I have had my PC for sometime now and have decided to overclock my CPU to around 3.6GHZ. I know its not much, but I don't want to buy a new heat sink now or damage my CPU.

My specs are:

Intel E8400
MSI P45 NEO3-FR
4GB Corsair (2x2GB) TwinX XMS2
GeForce 9600GT
750W SilverStone SST-ST75ZF 

I used realtemp to check my CPU temps and it idles around 30C and while running Prime95 it peaks around 46C

Can I someone please tell me what exactly I have to change in the BIOS.

Thanks


----------



## linderman (May 20, 2005)

you have to change cpu host control (or something similar) from auto to "manual"

then bump the cpu host frequency from 333 to "400"

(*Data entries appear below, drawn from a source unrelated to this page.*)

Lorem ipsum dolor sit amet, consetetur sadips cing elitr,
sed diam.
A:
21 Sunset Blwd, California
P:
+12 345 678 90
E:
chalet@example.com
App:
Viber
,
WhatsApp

thats it ................ save and exit


----------



## Addnan (Nov 16, 2008)

Thanks, I got it to 3.6GHZ, the temps didn't go over 58C after 30 minutes of Prime95


----------



## Jtsou (Jul 13, 2007)

Thats quite a jump for the load temperatures after the overclock.


----------



## linderman (May 20, 2005)

Jtsou said:


> Thats quite a jump for the load temperatures after the overclock.








I have found that to be about normal for the stock cpu cooler


----------



## Jtsou (Jul 13, 2007)

Wouldnt have thought that!


----------